THE HAGUE--Two Dutch caretaker ministers on Friday requested their formal resignation from King Willem-Alexander: Minister of Foreign Affairs Sigrid Kaag and Minister of Defence Ank Bijleveld.
On Friday morning, the Dutch Government Information Service RVD confirmed that Minister Kaag had tendered her resignation at the King. She will be temporarily replaced by caretaker Minister of Foreign Trade and Development Cooperation Tom de Bruijn, who just like Kaag is of the Democratic Party D66.
A new minister of Foreign Affairs will be sought for the remaining caretaker period of the current government headed by Prime Minister Mark Rutte. This new minister of Foreign Affairs will come from the liberal democratic VVD party.
Later that day on Friday, Minister Bijleveld requested the King to approve her resignation. As long as no new minister of Defence is appointed, caretaker Minister of Justice and Security Ferd Grapperhaus, who is also of the same Christian Democratic Party CDA as Bijleveld, will be in charge of Defence.
A new minister of Defence will be sought who will come from the CDA party. Bijleveld is a former State Secretary of Kingdom Relations who played a cardinal role during the dismantling process of the Country the Netherlands Antilles and the establishing of the countries Curaçao and St. Maarten, and the public entities Bonaire, St. Eustatius and Saba.
Kaag resigned on Thursday, after a majority of Parliament said she had mishandled the evacuation of refugees from Afghanistan last month. Bijleveld resigned the following day after a crisis meeting of the CDA party.
Members of Parliament (MPs) from across the political spectrum said Kaag and Bijleveld bore responsibility for the government's slow response to the surge of the Taliban, and for failing to prepare the safe passage of thousands of Afghans who could have been eligible for asylum in the Netherlands.
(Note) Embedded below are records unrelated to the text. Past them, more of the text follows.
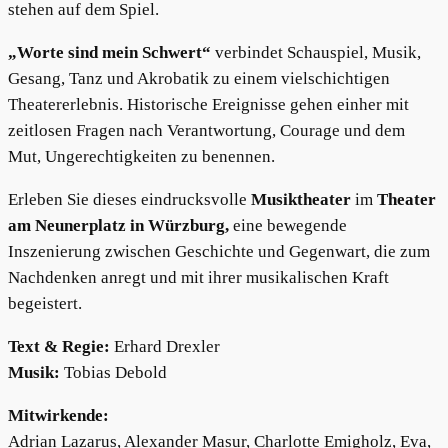
stehen auf dem Spiel.
„Worte sind mein Schwert“
verbindet Schauspiel, Musik,
Gesang, Tanz und Akrobatik zu einem vielschichtigen
Theatererlebnis. Historische Ereignisse gehen einher mit
zeitlosen Fragen nach Verantwortung, Courage und dem
Mut, Ungerechtigkeiten zu benennen.
Erleben Sie dieses eindrucksvolle
Musiktheater
im
Theater
am Neunerplatz in Würzburg,
eine bewegende
Inszenierung zwischen Geschichte und Gegenwart, die zum
Nachdenken anregt und mit ihrer musikalischen Kraft
begeistert.
Text & Regie:
Erhard Drexler
Musik:
Tobias Debold
Mitwirkende:
Adrian Lazarus, Alexander Masur, Charlotte Emigholz, Eva,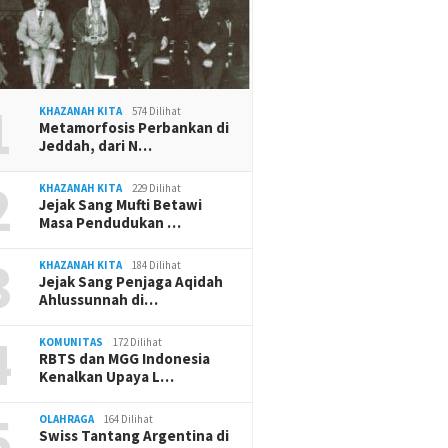
1
KHAZANAH KITA
574 Dilihat
Metamorfosis Perbankan di
Jeddah, dari N…
2
KHAZANAH KITA
229 Dilihat
Jejak Sang Mufti Betawi
Masa Pendudukan …
3
KHAZANAH KITA
184 Dilihat
Jejak Sang Penjaga Aqidah
Ahlussunnah di…
4
KOMUNITAS
172 Dilihat
RBTS dan MGG Indonesia
Kenalkan Upaya L…
5
OLAHRAGA
164 Dilihat
Swiss Tantang Argentina di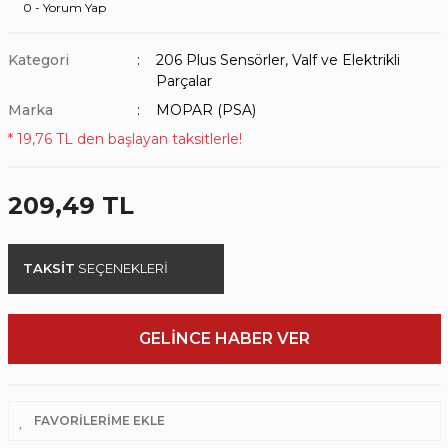
0 - Yorum Yap
Kategori
206 Plus Sensörler, Valf ve Elektrikli
Parçalar
Marka
MOPAR (PSA)
* 19,76 TL den başlayan taksitlerle!
209,49 TL
TAKSİT
SEÇENEKLERİ
GELİNCE HABER VER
"Your chamber has decided the Cabinet acted irresponsibly," Kaag said. "The minister must go if her policy has been rejected." Bijleveld said in a press statement on Friday that initially she wanted to continue “for the men and women in the frontline,” but later decided that she could not stay on as her position had become a “source of discussion.”
Dutch military planes evacuated around 2,100 people from Afghanistan to neighbouring countries in the last two weeks of August, and almost 1,700 of them had the Netherlands as their final destination. They included 708 Dutch nationals, 371 interpreters and others who worked for the UN peacekeepers, 211 embassy workers and their families plus various aid workers and other officials.
In addition, 319 of the evacuees were evacuated under the terms of the Belhaj motion, including cooks, journalists, human rights activists and security guards.
The Belhaj motion is a parliamentary motion backed by a majority of MPs who said everyone who worked for the Netherlands should also be evacuated. Ministers had pledged to carry the motion out fully.
But hundreds of Dutch citizens, many of Afghan origin, and an unspecified number of Afghans who worked for military missions, news media or non-governmental organisations were left behind as they were not able to reach the airport.
MPs slammed the government's strategy on the Afghanistan evacuations during Wednesday night's debate, which lasted until 2:45am. In particular, MPs said the cabinet is to blame for the fact that interpreters were left behind in Afghanistan.
Labour MP Kati Piri said that while she is usually proud to be Dutch, she is now "deeply ashamed". Others described the cabinet's performance as "apathetic", "slow" and "vague".
Caretaker Prime Minister Mark Rutte told MPs he thought it "terrible" that not everyone was evacuated from Kabul.
Kaag said the cabinet had made the "wrong assumptions". "We apparently had a blind spot about how bad it would get and how quickly it would get that bad," she said.
Ministers had also made the wrong assumptions about airport safety and dependence on the Americans, who were running the airport during the evacuations, Kaag said. "I really regret it; it is terrible, but this is how things are," she said. "We cannot turn back the clock."
Former diplomat Kaag served as UN Special Coordinator for Lebanon from 2015 to 2017, and before that headed a UN team overseeing the destruction of Syria's chemical weapons.
Her left-leaning D66 party was one of the main winners in the general elections last March, but efforts to form a new government have so far stalled.